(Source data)
-- Opening Marker --
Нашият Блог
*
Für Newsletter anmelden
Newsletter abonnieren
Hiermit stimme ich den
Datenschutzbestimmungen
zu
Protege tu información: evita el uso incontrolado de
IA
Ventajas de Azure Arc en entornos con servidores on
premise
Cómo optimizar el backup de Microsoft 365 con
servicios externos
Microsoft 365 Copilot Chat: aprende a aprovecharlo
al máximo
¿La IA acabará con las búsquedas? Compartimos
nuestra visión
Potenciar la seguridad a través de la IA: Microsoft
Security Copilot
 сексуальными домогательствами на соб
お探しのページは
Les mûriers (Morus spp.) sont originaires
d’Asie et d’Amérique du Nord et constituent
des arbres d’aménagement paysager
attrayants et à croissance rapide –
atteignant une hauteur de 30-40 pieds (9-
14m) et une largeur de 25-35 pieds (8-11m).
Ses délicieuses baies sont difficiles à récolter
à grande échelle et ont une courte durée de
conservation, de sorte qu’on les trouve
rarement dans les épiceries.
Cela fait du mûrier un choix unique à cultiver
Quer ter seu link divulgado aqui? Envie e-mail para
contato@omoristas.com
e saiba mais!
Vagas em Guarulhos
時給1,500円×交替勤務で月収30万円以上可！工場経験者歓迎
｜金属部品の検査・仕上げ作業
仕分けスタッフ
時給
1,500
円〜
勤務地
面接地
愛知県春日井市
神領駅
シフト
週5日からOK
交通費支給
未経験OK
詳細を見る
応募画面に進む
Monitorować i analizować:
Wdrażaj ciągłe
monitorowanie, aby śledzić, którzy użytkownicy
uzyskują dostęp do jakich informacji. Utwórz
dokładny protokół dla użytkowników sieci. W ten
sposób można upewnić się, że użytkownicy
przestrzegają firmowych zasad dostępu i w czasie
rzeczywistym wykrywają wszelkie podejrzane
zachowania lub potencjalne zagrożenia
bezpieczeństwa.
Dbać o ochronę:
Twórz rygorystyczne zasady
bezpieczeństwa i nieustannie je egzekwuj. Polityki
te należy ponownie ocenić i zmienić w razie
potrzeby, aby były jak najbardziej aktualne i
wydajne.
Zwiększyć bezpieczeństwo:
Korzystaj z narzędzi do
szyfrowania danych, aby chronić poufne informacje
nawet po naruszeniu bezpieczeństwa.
-- Closing Marker --
▶ _What needs to be done_:
Give the records above again in full, keeping every character unchanged.

▶ _Solved problem_:
Нашият Блог
*
Für Newsletter anmelden
Newsletter abonnieren
Hiermit stimme ich den
Datenschutzbestimmungen
zu
Protege tu información: evita el uso incontrolado de
IA
Ventajas de Azure Arc en entornos con servidores on
premise
Cómo optimizar el backup de Microsoft 365 con
servicios externos
Microsoft 365 Copilot Chat: aprende a aprovecharlo
al máximo
¿La IA acabará con las búsquedas? Compartimos
nuestra visión
Potenciar la seguridad a través de la IA: Microsoft
Security Copilot
 сексуальными домогательствами на соб
お探しのページは
Les mûriers (Morus spp.) sont originaires
d’Asie et d’Amérique du Nord et constituent
des arbres d’aménagement paysager
attrayants et à croissance rapide –
atteignant une hauteur de 30-40 pieds (9-
14m) et une largeur de 25-35 pieds (8-11m).
Ses délicieuses baies sont difficiles à récolter
à grande échelle et ont une courte durée de
conservation, de sorte qu’on les trouve
rarement dans les épiceries.
Cela fait du mûrier un choix unique à cultiver
Quer ter seu link divulgado aqui? Envie e-mail para
contato@omoristas.com
e saiba mais!
Vagas em Guarulhos
時給1,500円×交替勤務で月収30万円以上可！工場経験者歓迎
｜金属部品の検査・仕上げ作業
仕分けスタッフ
時給
1,500
円〜
勤務地
面接地
愛知県春日井市
神領駅
シフト
週5日からOK
交通費支給
未経験OK
詳細を見る
応募画面に進む
Monitorować i analizować:
Wdrażaj ciągłe
monitorowanie, aby śledzić, którzy użytkownicy
uzyskują dostęp do jakich informacji. Utwórz
dokładny protokół dla użytkowników sieci. W ten
sposób można upewnić się, że użytkownicy
przestrzegają firmowych zasad dostępu i w czasie
rzeczywistym wykrywają wszelkie podejrzane
zachowania lub potencjalne zagrożenia
bezpieczeństwa.
Dbać o ochronę:
Twórz rygorystyczne zasady
bezpieczeństwa i nieustannie je egzekwuj. Polityki
te należy ponownie ocenić i zmienić w razie
potrzeby, aby były jak najbardziej aktualne i
wydajne.
Zwiększyć bezpieczeństwo:
Korzystaj z narzędzi do
szyfrowania danych, aby chronić poufne informacje
nawet po naruszeniu bezpieczeństwa.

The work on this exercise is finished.